LAWRENCE COUNTY Summer job became career



Janet Kalajainen hopes to run for at least one more term before retiring.
By LAURE CIOFFI
VINDICATOR NEW CASTLE BUREAU
NEW CASTLE, Pa. -- It was only supposed to be a summer job, but Janet Kalajainen's stay in Lawrence County's register of wills and recorder of deeds office turned into a career.
Kalajainen, 47, a Democrat, will be sworn in Monday to her sixth term as the county's register of wills and recorder of deeds.
Her nearly 20-year career in that elected office started simply with a summer job right out of high school.
"I started working here on June 12, 1972. I was 17 at the time. If you would have told me I would retire here, I would have never believed you," she said.
And her second day on the job proved to be the most exciting when there was a shooting at the county courthouse, just down the hall from her office.
"We heard bang, bang, bang ... . That was my second day of work. I was 17 years old and I was thinking, 'Wow it's exciting to work here,'" she said.
She never thought to call her mother, Joann Kalajainen, and tell her she was fine.
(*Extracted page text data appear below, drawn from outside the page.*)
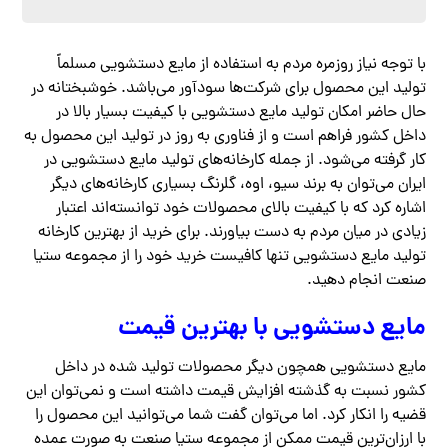
با توجه نیاز روزمره مردم به استفاده از مایع دستشویی مسلماً
تولید این محصول برای شرکت‌ها سودآور می‌باشد. خوشبختانه در
حال حاضر امکان تولید مایع دستشویی با کیفیت بسیار بالا در
داخل کشور فراهم است و از فناوری‌ به روز در تولید این محصول به
کار گرفته می‌شود. از جمله کارخانه‌های تولید مایع دستشویی در
ایران می‌توان به برند سیو، اوه، گلرنگ بسیاری کارخانه‌های دیگر
اشاره کرد که با کیفیت بالای محصولات خود توانسته‌اند اعتبار
زیادی در میان مردم به دست بیاورند. برای خرید از بهترین کارخانه
تولید مایع دستشویی تنها کافیست خرید خود را از مجموعه ستیا
صنعت انجام دهید.
مایع دستشویی با بهترین قیمت
مایع دستشویی همچون دیگر محصولات تولید شده در داخل
کشور نسبت به گذشته افزایش قیمت داشته است و نمی‌توان این
قضیه را انکار کرد. اما می‌توان گفت شما می‌توانید این محصول را
با ارزان‌ترین قیمت ممکن از مجموعه ستیا صنعت به صورت عمده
"I never thought that she would be worried, but she was home worrying and thinking all this stuff was going on at the courthouse. We've never had anything that exciting happen again, but it's how I started my years here," she said.
What happened: Despite the excitement, she still considered it a summer job until one of the full-time clerks died and Kalajainen was offered the position.
"I wanted to go to college so bad, but my parents thought I was so lucky to get a job that they kind of wanted me to stay working," she said.
By 1976 Kalajainen had worked her way up to the chief deputy position in the office. She decided to run for office in 1981 at age 26.
"I knew I was as far as I could possibly go in this office. I wanted to go away to school and had applied to art schools and I said, 'Just let me try and if I make it, I will stay,'" Kalajainen said. She dabbles in oil painting and watercolors and had thought about making art a career.
Her parents, especially her mother, continued their support over the next five elections when she was unopposed only twice in her six bids for the job.
"My mother was my biggest fan. She came to every campaign function," she said. Joann Kalajainen died in April. Her father, Donald, lives in Shenango Township.
Kalajainen married attorney Louis Pomerico only after being elected to her first term, and the couple has three children, Dean, 17, Ciara, 14, and Alyssa, 11.
Kalajainen said keeping her elected office and beginning motherhood was the most difficult time in her career.
Advances: And through it all she helped bring the register of wills and recorder of deeds from an office that kept all records by hand to one that is now computerized and paperless. Eventually she would like to make the records available on the Internet, she said.
Her tenure in office has led her to be at the helm of several statewide professional organizations including serving as a delegate for the Pennsylvania State Association of Elected County Officials and serving as secretary and past president of the Pennsylvania Register of Wills Association.
Lawrence County has a combined register of wills and recorder of deeds office. In larger counties, those offices are run by two elected officials.
Work as recorder of deeds involves handling paperwork for all property transactions, mortgages and power of attorney documents. They handled 18,089 documents in 2001 and generated about $280,000 in revenue from fees, she said.
The register of wills handles all estate matters and generated about $60,000 in fees from the 587 estates that were filed in that office last year.
The county also generated about $35,000 from the $4 million paid by county residents in 2001 from inheritance taxes, Kalajainen said.
The office still has six full-time workers, the same number of employees working in the office when Kalajainen started in 1972.
Staff members tend to stay for long periods.
Kim Disque, chief deputy for the recorder's office, has been there 26 years, and Gerilynne Kuczynski, chief deputy of register of wills, has worked in the office for 15 years.
Both say Kalajainen is the reason they have stayed.
"She is really very family-oriented and very fair-minded," Kuczynski said.
Kalajainen said she plans to finish this upcoming term and run for at least one more four-year term in office and reach the county's retirement age of 55.
"I love my job so much. I like to come to work to serve the public. You never know who is going to walk through the door. It's something different every day," she said.